Nikolausfest in Reckahn mit Finissage der "BUMMI" Ausstellung

Am 10. Dezember 2017 findet wieder das beliebte Nikolausfest statt. Auf dem Adventsmarkt im Kellergewölbe und vor dem Schloss Reckahn werden von 14 bis 18 Uhr Köstlichkeiten wie Wild- und Büffelfleisch, Reckahner Blechkuchen, heiße Waffeln von den Landfrauen und Honig aus der Region, Glühwein und gebrannte Mandeln, Weihnachtsdekoration und Schmuck aus Ton und Bernstein, Keramik, Schafsprodukte und Kunsthandwerk angeboten. Ein Töpfer und eine Spinnerin zeigen ihr Handwerk hautnah. Klein und Groß können sich an Mitmachangeboten beteiligen. Auf dem Schlosshof sorgen Feuerschale und Glühwein für Wärme von außen und innen. Auch die Museen in Reckahn, das Schulmuseum mit historischer Schulstube und das Rochow-Museum mit Denklehrzimmer sind geöffnet. Der Museumsshop hält Sonderangebote für Buchgeschenke bereit.
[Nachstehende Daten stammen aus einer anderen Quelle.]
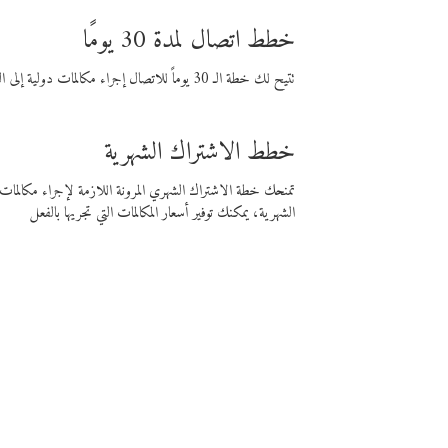
خطط اتصال لمدة 30 يومًا
تتيح لك خطة الـ 30 يوماً للاتصال إجراء مكالمات دولية إلى الوجهة التي تختارها لمدة 30 يوماً بأسعار فايبر المنخفضة.
خطط الاشتراك الشهرية
تمنحك خطة الاشتراك الشهري المرونة اللازمة لإجراء مكالم
الشهرية، يمكنك توفير أسعار المكالمات التي تجريها بالفعل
Um 15 Uhr präsentiert die örtliche Kita "Sonnenschein" ihr Weihnachtsprogramm im Saal.

16.30 Uhr findet die Finissage der Sonderausstellung über die Kinderzeitschrift "BUMMI" statt. BUMMI-Geschichten und Zeichnungen kleiner Leute werden präsentiert und prämiert. Der große BUMMI-Weihnachtsmarkt von Richard Hambach von 1957, dem Gründungsjahr der Zeitschrift, wird in Teilen nachgebastelt.

Der Adventsmarkt wird organisiert vom Förderverein Historisches Reckahn e.V. in Kooperation mit der Brandenburger Bank. Der Eintritt ist frei.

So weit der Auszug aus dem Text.